According to the International Aluminium Institute (IAI), China used an average of 12,875 kilowatt hours (kWh) per tonne of aluminium produced in 2015, against a global average of 13,403 kWh. It was the only region to fall below 13,000 kWh, which it has done for the last three years.
Chinese smelters’ energy efficiency has risen as the country has replaced old smelting facilities with new plants. Rather than the efficiency improvements being a result of upgraded smelting technologies, it is the sheer size of the new facilities that affords Chinese producers such economies of scale as to bring energy usage per tonne of metal produced to world-beating lows.
“China is scaling up the pot lines and the pots. The smelters are significantly bigger, and it’s helping to lower energy consumption dramatically,” Citi analyst David Wilson said.
Dr Mark Dorreen, director of the Light Metals Research Centre at the University of Auckland, told Metal Bulletin that the efficiency gains made by China in recent years are mostly a result of bigger pots. And these advances are happening faster in China than anywhere else.
“Technology development is happening much faster in China, driven by the demand for new smelting capacity, than in the west and Middle East,” Dorreen said. “It took 25 years for western pot technology to go from 300 kilo-amperes (kA) to over 500kA, while in China they have gone from 300, 400, 500 and over 600 to now 640kA in only ten years.”
Although the Chinese plants are using a higher amperage in the pots, the physical size of the pots means that average energy consumption per tonne of metal produced is lower than in western smelters.
“When compared with western technology of similar amperages, the Chinese pots are physically even larger again,” Doreen explained. “This means that the current density [electric current per unit area] is actually lower. This is the main factor behind China’s lower energy consumption per tonne of aluminium produced.”
Demand for new facilities drives tech improvements
The speed of improvement in China is driven by demand for new facilities to produce more and more metal. These drivers are not present on other regions, where production growth has slowed far more than in China.
“In the west and in the Middle East they are not building many new smelters, so there isn’t much demand for new tech,” Dorreen said. “But in China, there is still demand for new smelters.”
So big are the new Chinese smelters becoming that there are efficiency gains to be had not just in the pot rooms, but all over the facilities. Though the overwhelming majority of the power used in an aluminium smelter is used in the cells, the power used in the rest of the plants is not altogether insignificant and is providing another efficiency avenue for the Chinese facilities.

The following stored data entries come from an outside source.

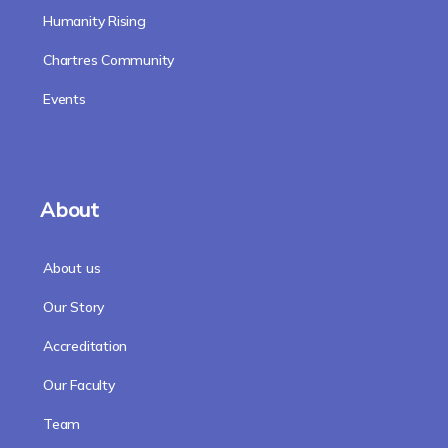
Humanity Rising
Chartres Community
Events
About
About us
Our Story
Accreditation
Our Faculty
Team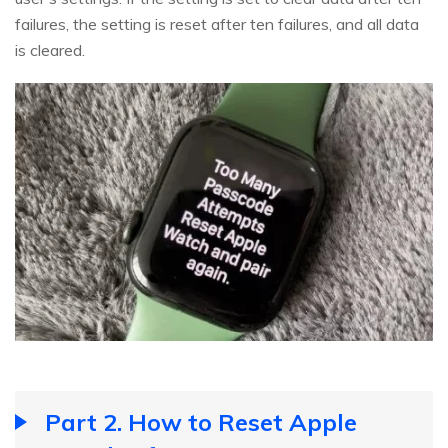
failures, the setting is reset after ten failures, and all data
is cleared.
Part 2. How to Reset Apple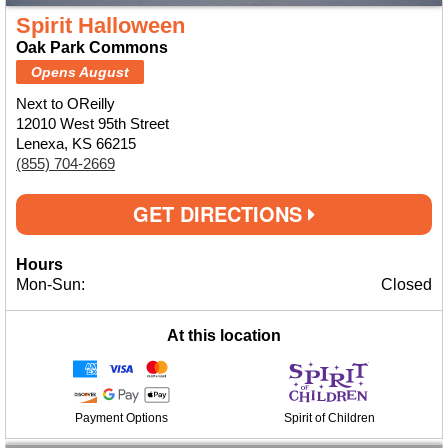
Spirit Halloween
Oak Park Commons
Opens August
Next to OReilly
12010 West 95th Street
Lenexa, KS 66215
(855) 704-2669
GET DIRECTIONS
Hours
Mon-Sun:
Closed
At this location
Payment Options
Spirit of Children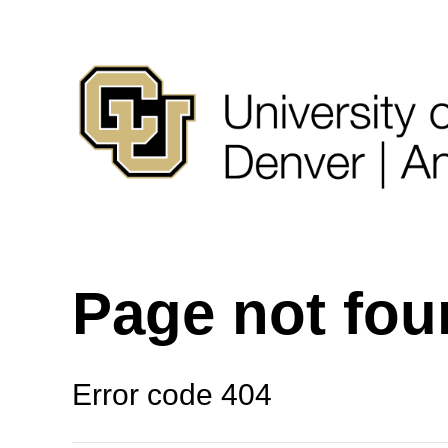
Page not fo
Error code 404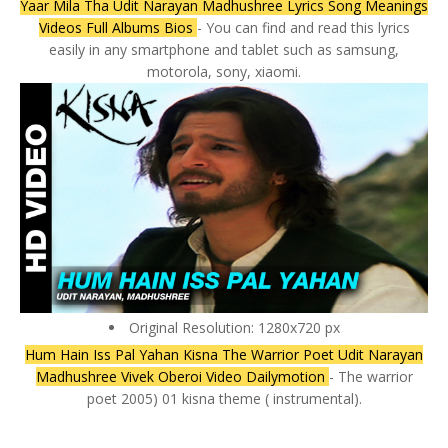
Yaar Mila Tha Udit Narayan Madhushree Lyrics Song Meanings
Videos Full Albums Bios
- You can find and read this lyrics
easily in any smartphone and tablet such as samsung,
motorola, sony, xiaomi.
Original Resolution: 1280x720 px
Hum Hain Iss Pal Yahan Kisna The Warrior Poet Udit Narayan
Madhushree Vivek Oberoi Video Dailymotion
- The warrior
poet 2005) 01 kisna theme ( instrumental).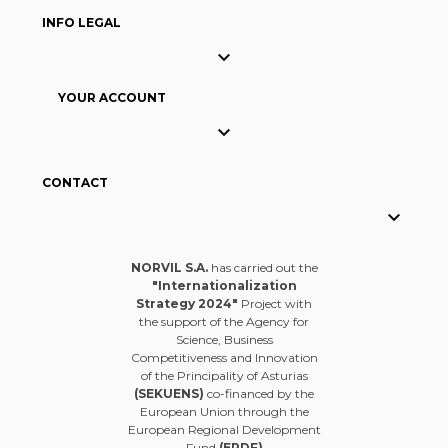
INFO LEGAL

YOUR ACCOUNT

CONTACT

NORVIL S.A.
has carried out the
"Internationalization
Strategy 2024"
Project with
the support of the Agency for
Science, Business
Competitiveness and Innovation
of the Principality of Asturias
(SEKUENS)
co-financed by the
European Union through the
European Regional Development
Fund
(ERDF)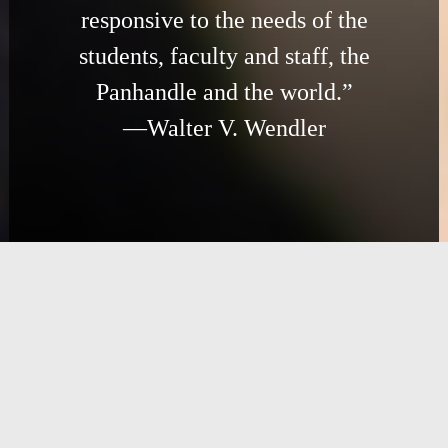
responsive to the needs of the
students, faculty and staff, the
Panhandle and the world.”
—Walter V. Wendler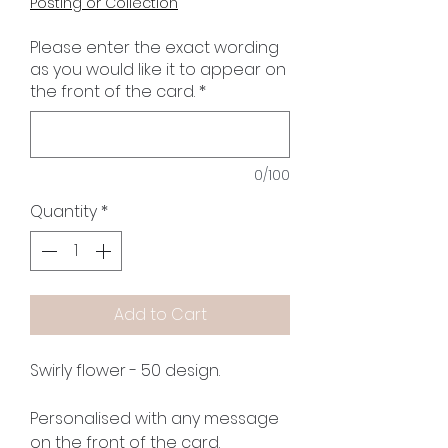
Posting or Collection
Please enter the exact wording
as you would like it to appear on
the front of the card.
*
0/100
Quantity
*
Add to Cart
Swirly flower - 50 design.
Personalised with any message
on the front of the card.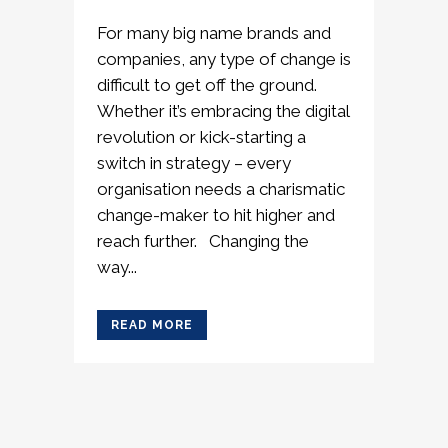
For many big name brands and
companies, any type of change is
difficult to get off the ground.
Whether it’s embracing the digital
revolution or kick-starting a
switch in strategy – every
organisation needs a charismatic
change-maker to hit higher and
reach further. Changing the
way...
READ MORE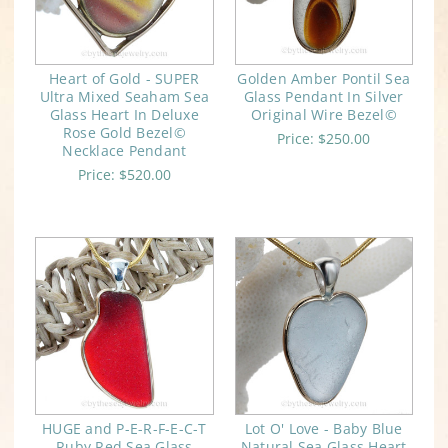
Heart of Gold - SUPER
Golden Amber Pontil Sea
Ultra Mixed Seaham Sea
Glass Pendant In Silver
Glass Heart In Deluxe
Original Wire Bezel©
Rose Gold Bezel©
Price:
$250.00
Necklace Pendant
Price:
$520.00
HUGE and P-E-R-F-E-C-T
Lot O' Love - Baby Blue
Ruby Red Sea Glass
Natural Sea Glass Heart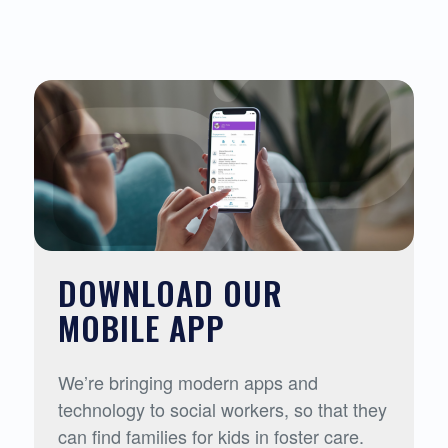
DOWNLOAD OUR
MOBILE APP
We’re bringing modern apps and
technology to social workers, so that they
can find families for kids in foster care.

And these efficiency gains are all being made despite little prompting from the government.
“China wants to make more metal. We’re not seeing regulations as a significant factor, or we would have seen a larger impact on existing smelters,” Dorreen said. “We were expecting a significant ramp-up in environmental regulations and enforcement, but we’ve not seen a lot of that yet. It is coming, slowly, however there is a lot of improvement left to go.”

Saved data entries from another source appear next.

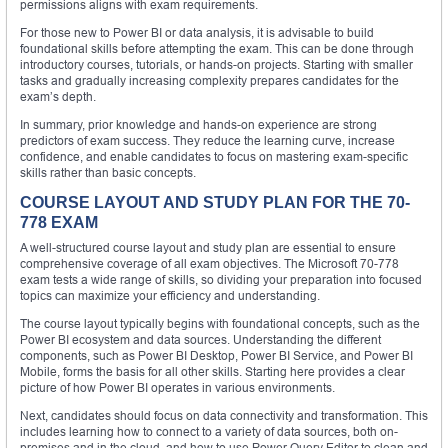
permissions aligns with exam requirements.
For those new to Power BI or data analysis, it is advisable to build
foundational skills before attempting the exam. This can be done through
introductory courses, tutorials, or hands-on projects. Starting with smaller
tasks and gradually increasing complexity prepares candidates for the
exam’s depth.
In summary, prior knowledge and hands-on experience are strong
predictors of exam success. They reduce the learning curve, increase
confidence, and enable candidates to focus on mastering exam-specific
skills rather than basic concepts.
COURSE LAYOUT AND STUDY PLAN FOR THE 70-
778 EXAM
A well-structured course layout and study plan are essential to ensure
comprehensive coverage of all exam objectives. The Microsoft 70-778
exam tests a wide range of skills, so dividing your preparation into focused
topics can maximize your efficiency and understanding.
The course layout typically begins with foundational concepts, such as the
Power BI ecosystem and data sources. Understanding the different
components, such as Power BI Desktop, Power BI Service, and Power BI
Mobile, forms the basis for all other skills. Starting here provides a clear
picture of how Power BI operates in various environments.
Next, candidates should focus on data connectivity and transformation. This
includes learning how to connect to a variety of data sources, both on-
premises and in the cloud, and how to use Power Query Editor to clean and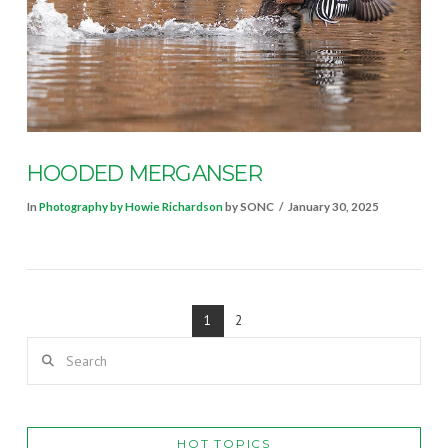
VIEW POST
HOODED MERGANSER
In
Photography by Howie Richardson
by SONC
January 30, 2025
1
2
Search
HOT TOPICS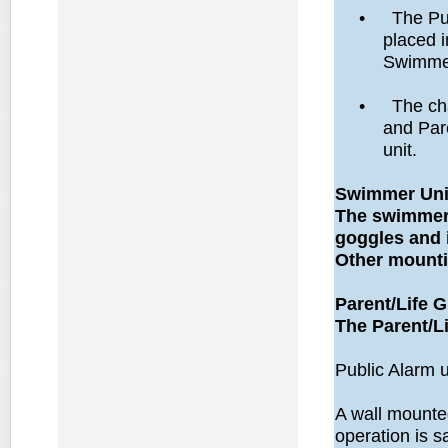
•
The Pub
placed i
Swimmer
•
The ch
and Pare
unit.
Swimmer Unit
The swimmer u
goggles and i
Other mounti
Parent/Life G
The Parent/Li
Public Alarm u
A wall mounte
operation is s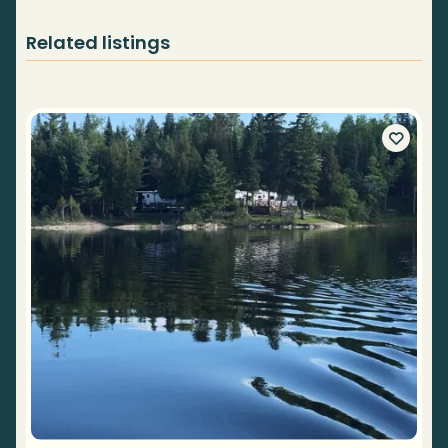
Related listings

Dorreen added a caveat to China’s impressive efficiency statistics, however. Numbers reported in China tend to be taken from very early in a new smelter’s lifetime, when it is operating at its optimal rate.
“Pot technology in China is capable of achieving very low energy consumption, however in practice the numbers claimed in most cases are not sustained over the entire lifetime of the pots,” he said, but added that the disparity would not be enough to stop China being the most efficient producer.

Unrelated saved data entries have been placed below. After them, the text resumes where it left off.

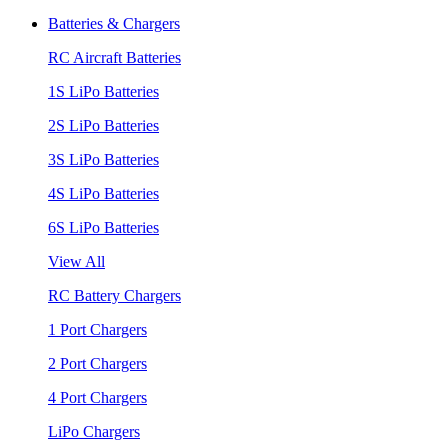
Batteries & Chargers
RC Aircraft Batteries
1S LiPo Batteries
2S LiPo Batteries
3S LiPo Batteries
4S LiPo Batteries
6S LiPo Batteries
View All
RC Battery Chargers
1 Port Chargers
2 Port Chargers
4 Port Chargers
LiPo Chargers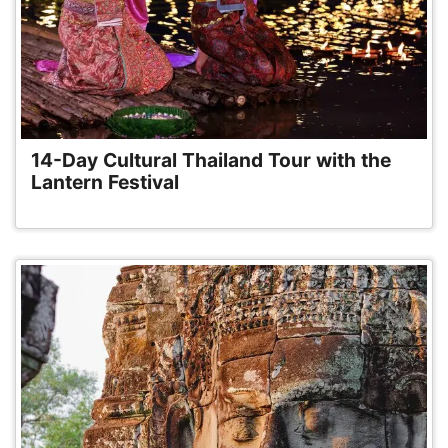
14-Day Cultural Thailand Tour with the
Lantern Festival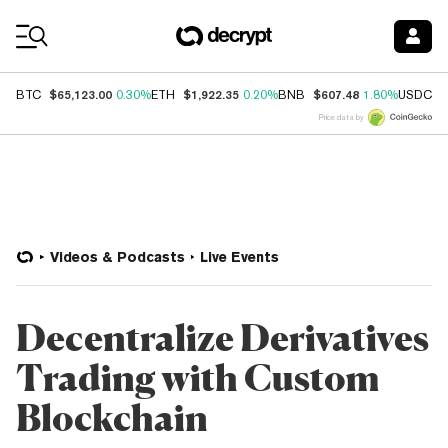
Coin Prices
$65,123.00
$1,922.35
$607.48
$
BTC
0.30%
ETH
0.20%
BNB
1.80%
USDC
Price data by
Videos & Podcasts
Live Events
Decentralize Derivatives
Trading with Custom
Blockchain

Efficiency improvements elsewhere
Other producers in other regions are making similar strides in efficiency improvements, such as at Norsk Hydro’s Karmøy pilot plant in Norway, which is targeting a similar efficiency to the most efficient new Chinese facilities, and Rusal, which recently launched the first RA-550 pot of a new generation running at over 550 kA at the Sayanogorsk aluminium smelter in Russia as part of a $28 million project.
“Hydro has ambitious energy consumption targets for its Karmøy pilot plant, apparently without any revolutionary breakthroughs,” Dorreen said. “Other western pot technology developers such as Rusal, EGA and Rio Tinto are also on a similar pathway to lower energy consumption. The playing field is not so uneven as the numbers suggest.”
But China is leading the way, and is also attempting to export its technology around the world. New-build smelters will exclusively be large facilities, to take advantage of energy. And China is trying to become the supplier of efficient aluminium smelter infrastructure and technology to the rest of the world. It has even been willing to provide financing for the new facilities.
“They’ve been trying to do that for some time, and had success in India, Iran, Malaysia and Vietnam,” Dorreen said. “This success is often linked to Chinese financial backing for the new smelters, however it hasn’t translated into newer western smelters picking up the Chinese technology yet.”
Western smelters may not have picked up China’s technology, but they aren’t building many smelters in the west any more.
The most efficient aluminium smelters are not in the west, where government regulations and high energy costs have driven efficiency improvements, but where the main driver behind increasing efficiency is simply to make more metal – China.